Public aid, cryptoassets, maritime freight… The government wants to better monitor several sectors, but also improve recovery.
Thomas Cazenave in Paris, March 27, 2024. (AFP / THOMAS SAMSON)
A year after the anti-fraud plan of his predecessor Gabriel Attal, the Minister of Public Accounts, Thomas Cazenave, displays his desire to “continue the offensive”. The government will present a bill to Parliament this fall, with new measures to combat fraud, he indicated in an interview with
Echoes
Thursday 2nd of May.
Public aid fraud is particularly targeted, in particular MaPrimeRénov (to carry out energy renovation work in one’s home), but also apprenticeship aid and the personal training account (CPF).
In all, envelopes bringing together 100 billion euros of public money.

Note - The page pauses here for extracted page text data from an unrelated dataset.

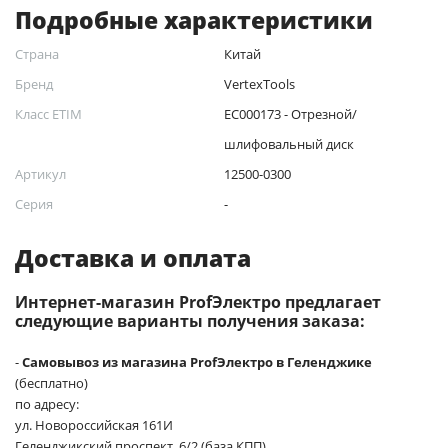
Подробные характеристики
Страна
Китай
Бренд
VertexTools
Класс ETIM
EC000173 - Отрезной/
шлифовальный диск
Артикул
12500-0300
Серия
-
Доставка и оплата
Интернет-магазин ProfЭлектро предлагает
следующие варианты получения заказа:
-
Самовывоз из магазина ProfЭлектро в Геленджике
(бесплатно)
по адресу:
ул. Новороссийская 161И
Геленджикский проспект, 6/2 (база КПП)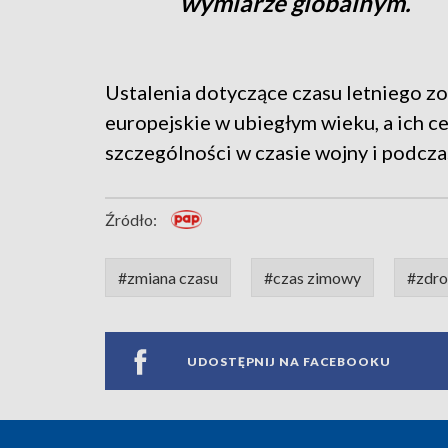
wymiarze globalnym.
Ustalenia dotyczące czasu letniego 
europejskie w ubiegłym wieku, a ich c
szczególności w czasie wojny i podcza
Źródło:
#zmiana czasu
#czas zimowy
#zdro
UDOSTĘPNIJ NA FACEBOOKU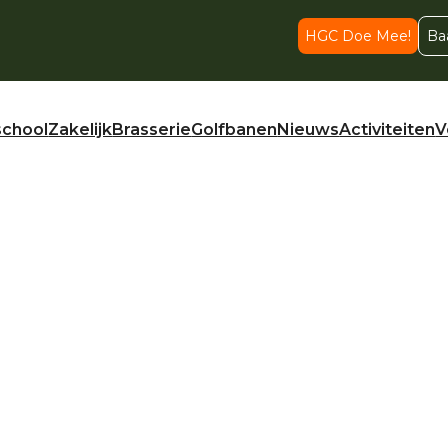
HGC Doe Mee!
Ba
school
Zakelijk
Brasserie
Golfbanen
Nieuws
Activiteiten
V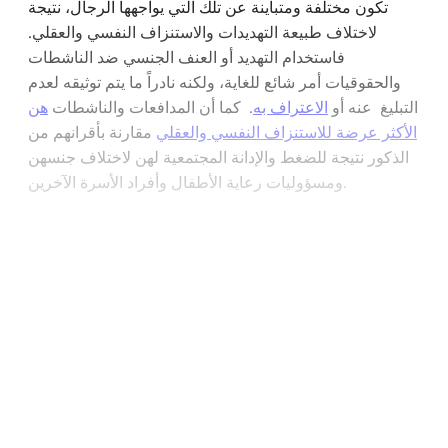
تكون مختلفة ومتباينة عن تلك التي يواجهها الرجال، نتيجة
لاختلاف طبيعة التهديدات والاستنزاف النفسي والعقلي.
فاستخدام التهديد أو العنف الجنسي ضد الناشطات
والحقوقيات أمر شائع للغاية، ولكنه نادراً ما يتم توثيقه لعدم
التبليغ عنه أو
الاعتراف به
. كما أن المدافعات والناشطات
هن
الأكثر عرضة للاستنزاف النفسي والعقلي
مقارنة بأقرانهم من
الذكور نتيجة للضغط والإدانة المجتمعية لهن لاختلاف جنسهن
ومسؤوليات رعاية الأطفال وأفراد الأسرة الآخرين.
Continue reading with a free
account
Subscribe for free
Already have an account?
Sign in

However, for MaPrimeRénov for example, the minister indicated having received
“reports from Tracfin
(the intelligence service responsible for fighting against clandestine financial circuits, editor’s note) for around 400 million euros”. The Ministry of the Economy intends to put in place various measures, in particular to suspend the payment of aid after a report from Tracfin In 2023, only 10 million euros unduly collected have been recovered, according to
The echoes
. The Ministry of the Economy is particularly concerned about the growing involvement of
criminal networks which specialize in the misappropriation of public aid.
Improve fraud recovery
Bercy also wants to tighten controls linked to the holding of cryptoassets.
“The ECB estimates that 5 million French people use cryptoassets and there are only 150,000 declarations
at the General Directorate of Public Finances. When we compare these two figures, there is obviously a part that escapes us,” underlined Thomas Cazenave.
Another point of attention is sea freight. Bercy thus wishes to put in place for shipping companies “a system equivalent to the air PNR”, that is to say the passenger file, which collects information from air passengers. This time it would be
collect goods data, in order to facilitate the role of customs.
Furthermore, the government wants to improve the recovery of fraud, and to do this in particular intends to slow down universal transfers of assets (TUP, the dissolution of a company). These TUPs are widely used by scammers, since they allow a company to disappear before the State – or other creditors – can recover its dues.
The minister also wishes
legalize the seizure of assets of people held in police custody
in order to enable the recovery of criminal fixed fines.